Je suis arrivée en Israël avec pour tout bagage des rêves à n’en plus finir, et des illusions à faire déplacer les montagnes. Je débarquais vingt-deux ans après mes grands-parents sur cette terre comme on le ferait en arrivant au paradis. J’allais enfin pouvoir donner un sens à ma vie, et mes enfants pourraient s’épanouir comme de belles fleurs sous le soleil. Enfin, c’était ce que je me disais, ce que je voulais croire pour continuer ma route le regard fixé sur un horizon arc-en-ciel. Mais passé le moment d’euphorie, les premières difficultés ne tardèrent pas à apparaître. N’étant pas citoyenne israélienne, j'ai survécu en grande partie grâce au dévouement de ma tante Myra, ainsi que de celui d’Éléonore, la fille de ma tante Margot. Puis il y eut la Guerre des Six Jours, une période de folie collective, et de rumeurs concernant nos diaboliques voisins. J’étais sur le point de mettre au monde mon troisième enfant, une autre petite fille. La vie contre la mort, un olivier de plus à planter, et des centaines de tombes à creuser. On peut être sur sa terre sans pour autant faire sienne sa guerre ! Car quels que soient les mobiles dont on se justifie, la violence n’a jamais été, et ne sera jamais le meilleur moyen d’appréhender la paix. La terre de Palestine était bien le berceau de mes ancêtres maternels même si celle-ci fut amputée de son indispensable moitié devenue État d’Israël ! Berceau du christianisme, époque bénie entre toutes où le lait, et le miel coulaient sans qu'on eût à se baisser pour les déguster. En six jours, j’ai vu plus de sang couler que de lait ou de miel, et quand je dis six jours, c’est une métaphore. Ces perpétuels conflits entre cousins ont transformé cet état en mer Rouge du sang de leurs fils. En mer Morte de honte d’avoir oublié que cette terre d’un côté, comme de l’autre, était celle où Jésus était né, et sur laquelle par amour pour l’humanité Il avait péri ! Moi, je n’ai jamais eu que des mots pour répondre aux fusils, et des prières pour faire face aux canons ! La vie dans un cri, la mort dans une rafale de mitraillette, la haine en guise d’amour, et des fusils à la place de moissonneuses. Le cœur des hommes aurait-il cessé de battre au rythme des récoltes de la terre, et ne plus se reconnaitre que dans celle de la haine fratricide ?

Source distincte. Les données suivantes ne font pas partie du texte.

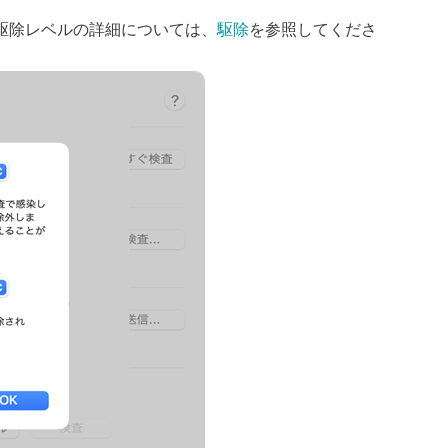
駆除レベルの詳細については、
駆除
を参照してくださ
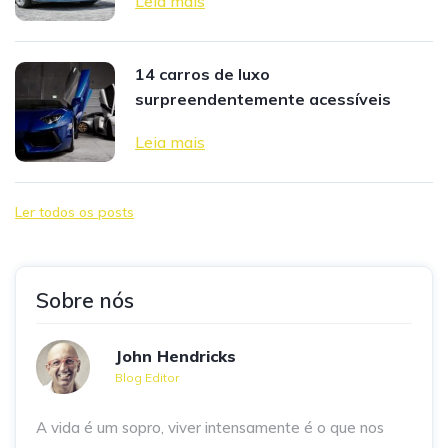
Leia mais
14 carros de luxo
surpreendentemente acessíveis
Leia mais
Ler todos os posts
Sobre nós
John Hendricks
Blog Editor
A vida é um sopro, viver intensamente é o que nos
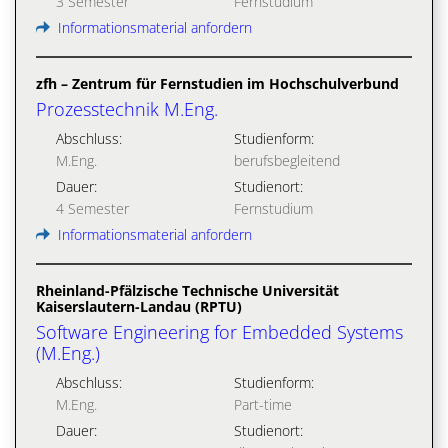
3 Semester
Fernstudium
Informationsmaterial anfordern
zfh – Zentrum für Fernstudien im Hochschulverbund
Prozesstechnik M.Eng.
Abschluss:
Studienform:
M.Eng.
berufsbegleitend
Dauer:
Studienort:
4 Semester
Fernstudium
Informationsmaterial anfordern
Rheinland-Pfälzische Technische Universität
Kaiserslautern-Landau (RPTU)
Software Engineering for Embedded Systems
(M.Eng.)
Abschluss:
Studienform:
M.Eng.
Part-time
Dauer:
Studienort:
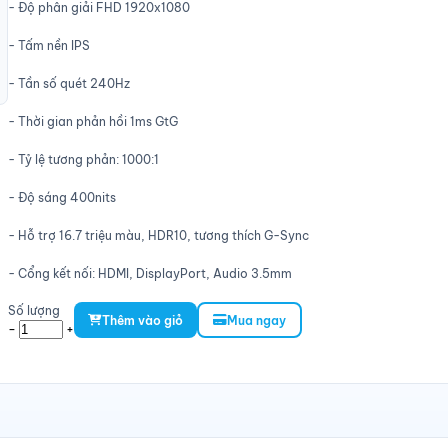
- Độ phân giải FHD 1920x1080
- Tấm nền IPS
- Tần số quét 240Hz
- Thời gian phản hồi 1ms GtG
- Tỷ lệ tương phản: 1000:1
- Độ sáng 400nits
- Hỗ trợ 16.7 triệu màu, HDR10, tương thích G-Sync
- Cổng kết nối: HDMI, DisplayPort, Audio 3.5mm
Số lượng
Thêm vào giỏ
Mua ngay
-
+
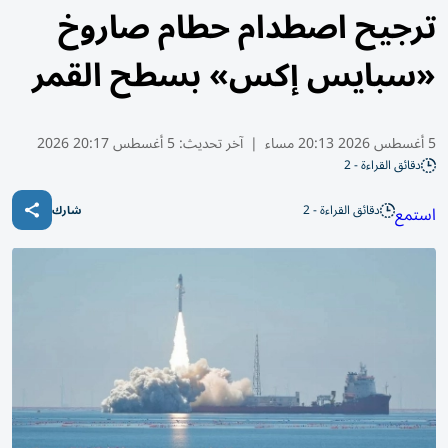
ترجيح اصطدام حطام صاروخ
«سبايس إكس» بسطح القمر
5 أغسطس 2026 20:13 مساء
|
آخر تحديث:
5 أغسطس 20:17 2026
دقائق القراءة - 2
دقائق القراءة - 2
استمع
شارك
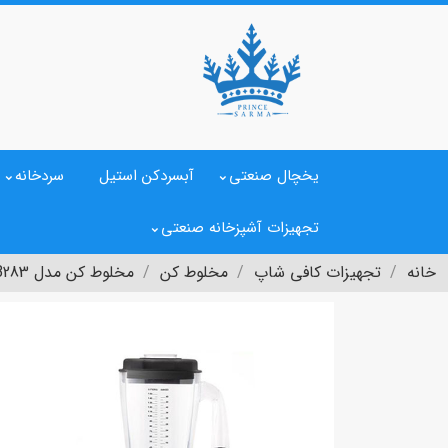
یخچال صنعتی
آبسردکن استیل
سردخانه
تجهیزات آشپزخانه صنعتی
خانه
تجهیزات کافی شاپ
مخلوط کن
مخلوط کن مدل B283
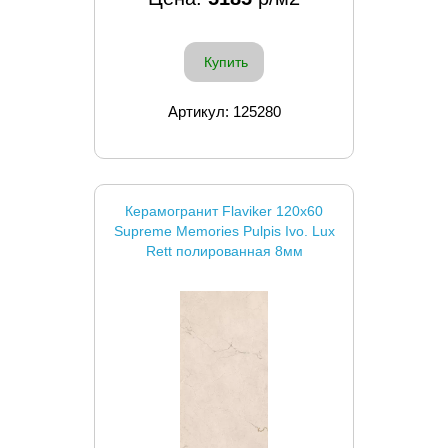
Купить
Артикул: 125280
Керамогранит Flaviker 120x60
Supreme Memories Pulpis Ivo. Lux
Rett полированная 8мм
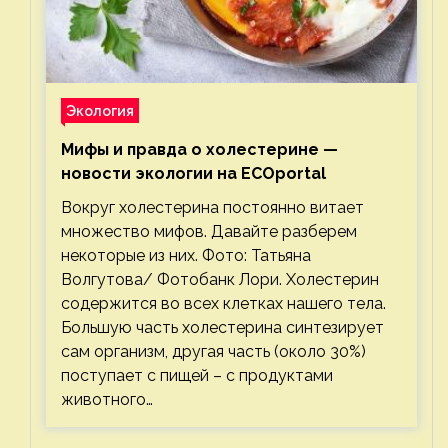
Экология
Мифы и правда о холестерине —
новости экологии на ECOportal
Вокруг холестерина постоянно витает
множество мифов. Давайте разберем
некоторые из них. Фото: Татьяна
Волгутова/ Фотобанк Лори. Холестерин
содержится во всех клетках нашего тела.
Большую часть холестерина синтезирует
сам организм, другая часть (около 30%)
поступает с пищей – с продуктами
животного…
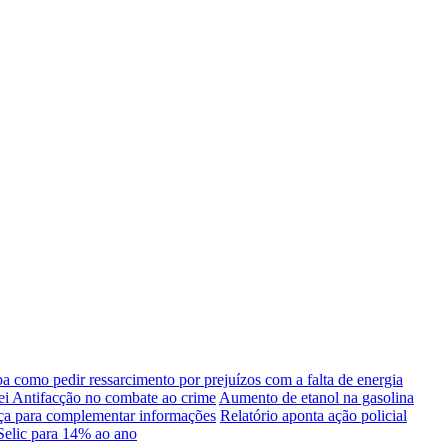
ba como pedir ressarcimento por prejuízos com a falta de energia
i Antifacção no combate ao crime
Aumento de etanol na gasolina
erça para complementar informações
Relatório aponta ação policial
elic para 14% ao ano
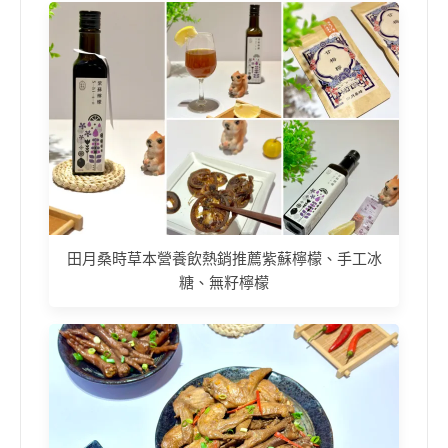
田月桑時草本營養飲熱銷推薦紫蘇檸檬、手工冰
糖、無籽檸檬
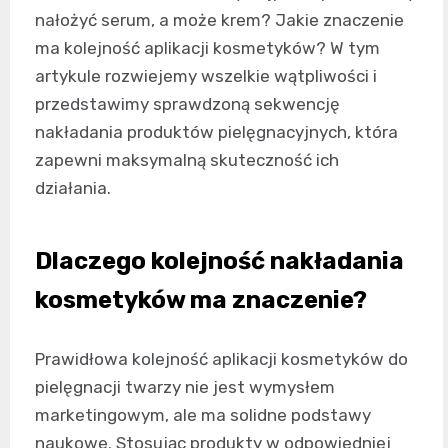
nałożyć serum, a może krem? Jakie znaczenie
ma kolejność aplikacji kosmetyków? W tym
artykule rozwiejemy wszelkie wątpliwości i
przedstawimy sprawdzoną sekwencję
nakładania produktów pielęgnacyjnych, która
zapewni maksymalną skuteczność ich
działania.
Dlaczego kolejność nakładania
kosmetyków ma znaczenie?
Prawidłowa kolejność aplikacji kosmetyków do
pielęgnacji twarzy nie jest wymysłem
marketingowym, ale ma solidne podstawy
naukowe. Stosując produkty w odpowiedniej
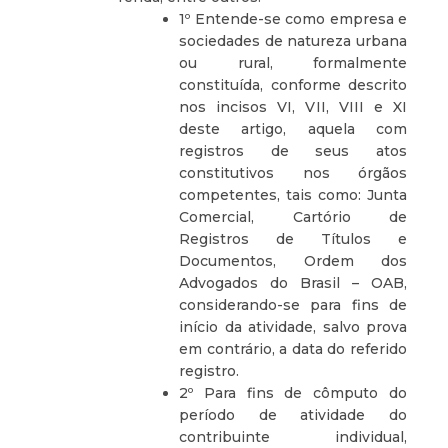
1º Entende-se como empresa e
sociedades de natureza urbana
ou rural, formalmente
constituída, conforme descrito
nos incisos VI, VII, VIII e XI
deste artigo, aquela com
registros de seus atos
constitutivos nos órgãos
competentes, tais como: Junta
Comercial, Cartório de
Registros de Títulos e
Documentos, Ordem dos
Advogados do Brasil – OAB,
considerando-se para fins de
início da atividade, salvo prova
em contrário, a data do referido
registro.
2º Para fins de cômputo do
período de atividade do
contribuinte individual,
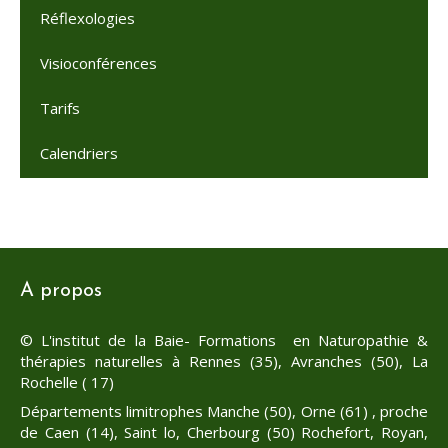
Réflexologies
Visioconférences
Tarifs
Calendriers
A propos
© L'institut de la Baie- Formations en Naturopathie &
thérapies naturelles à Rennes (35), Avranches (50), La
Rochelle ( 17)
Départements limitrophes Manche (50), Orne (61) , proche
de Caen (14), Saint lo, Cherbourg (50) Rochefort, Royan,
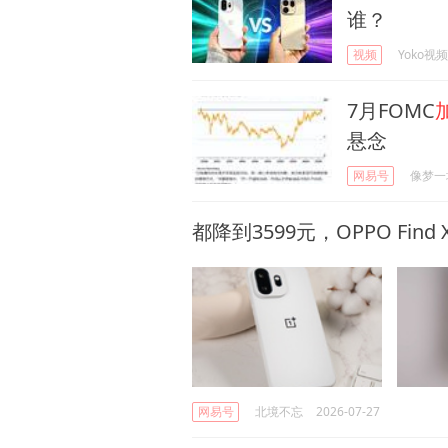
谁？
视频
Yoko视
7月FOMC
悬念
网易号
像梦一
都降到3599元，OPPO Find 
网易号
北境不忘
2026-07-27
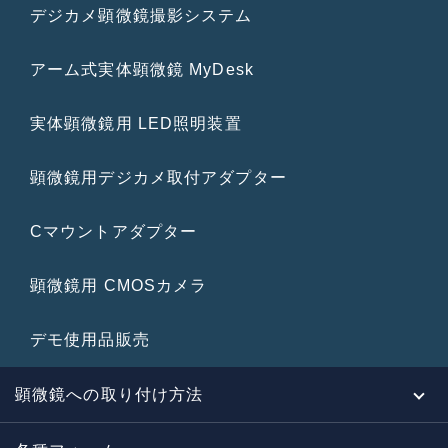
デジカメ顕微鏡撮影システム
アーム式実体顕微鏡 MyDesk
実体顕微鏡用 LED照明装置
顕微鏡用デジカメ取付アダプター
Cマウントアダプター
顕微鏡用 CMOSカメラ
デモ使用品販売
顕微鏡への取り付け方法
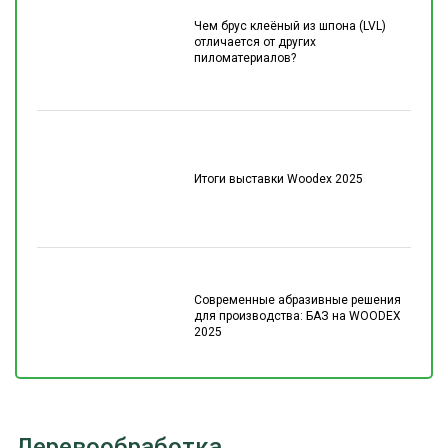
Чем брус клеёный из шпона (LVL)
отличается от других
пиломатериалов?
Итоги выставки Woodex 2025
Современные абразивные решения
для производства: БАЗ на WOODEX
2025
Деревообработка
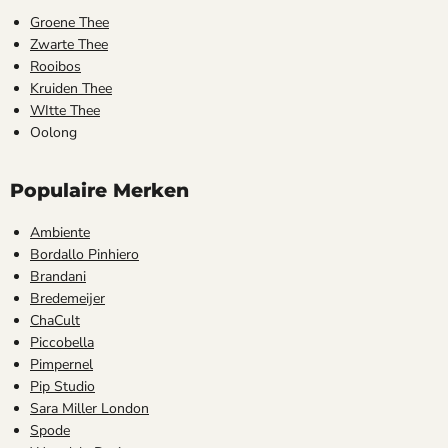
Groene Thee
Zwarte Thee
Rooibos
Kruiden Thee
WItte Thee
Oolong
Populaire Merken
Ambiente
Bordallo Pinhiero
Brandani
Bredemeijer
ChaCult
Piccobella
Pimpernel
Pip Studio
Sara Miller London
Spode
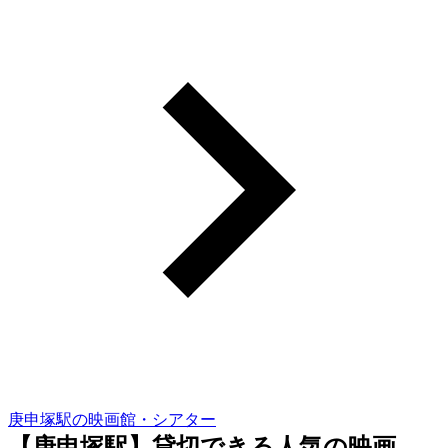
庚申塚駅の映画館・シアター
【庚申塚駅】貸切できる人気の映画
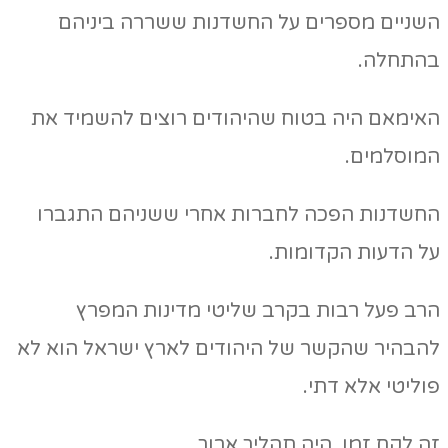
השניים מספרים על החשדנות ששררה ביניהם
בהתחלה.
האימאם היה בטוח שהיהודים רוצים להשמיד את
המוסלמים.
החשדנות הפכה לחברות אחרי ששניהם התגברו
על הדעות הקדומות.
הרב פעל רבות בקרב שליטי מדינות המפרץ
להבהיר שהקשר של היהודים לארץ ישראל הוא לא
פוליטי אלא דתי.
זה לקח זמן. היה תהליך ארוך.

Vos combats sont les miens, et vos douleurs les miennes, mes frères palestino-israéliens, mais votre obstination à vous entre-tuer finira par vous anéantir, par vous rayer de la carte du monde. Au saint nom d’Allah ou de Jéhovah, déposer vos armes, accordez-vous une trêve d’amour, une réconciliation, de paix. Lorsque tu ris, je ris avec toi, et quand tu pleures, c'est aussi moi qui sanglote, mon frère du proche, et du Moyen-Orient. Je suis la mère qui porte son enfant avec l’espoir de le voir devenir un homme, et l’enfant qui espère faire prospérer sa terre sous laquelle il reposera un jour. L’Orient qu’il soit proche ou moyen n’a-t-il pas d’identiques soleils, et de semblables lunes ? Les blessures faites à l’âme, et au corps ne sont-elles pas semblables pour tous, et n’y aurait-il pas moyen d’y remédier pendant qu’il est encore temps ?
Pourquoi ne pas partager équitablement ce qui revient à tous au lieu de vous affronter comme des chiens enragés pour n’obtenir que la mort, et le désespoir en retour ? Pourquoi ne pas labourer vos champs comme un seul homme plutôt que de monter la garde pour les protéger ? Que de questions posées qui restent aujourd’hui encore sans réponse ! Enfants de Palestine, de Syrie, du Liban ou d’Israël, vous êtes les architectes d’un monde prospère, alors, qu’attendez-vous pour vous mettre à l’œuvre ? Reconnaissez-vous au nom de cette fraternité qui est la vôtre, réunissez-vous dans la lignée de cette grande famille du peuple sémite. Remplacez les armes par des moissonneuses pour tracer dans un équivalent élan vital les sillons sur lesquels vos enfants pourront un jour marcher sereinement. Essuyez les larmes des mères, et des veuves, et redonnez-leur l’envie de sourire à la vie. Les frontières ont été érigées par des hommes, et ne font que les séparer davantage alors que la terre appartient à tout le monde. Ne pourriez-vous pas faire en sorte qu’elles deviennent des portes ouvertes permettant d’aller, et venir librement d’un côté, comme de l’autre ? La vie est faite pour être célébrée, la terre pour être moissonnée que ce soit au Proche ou au Moyen-Orient.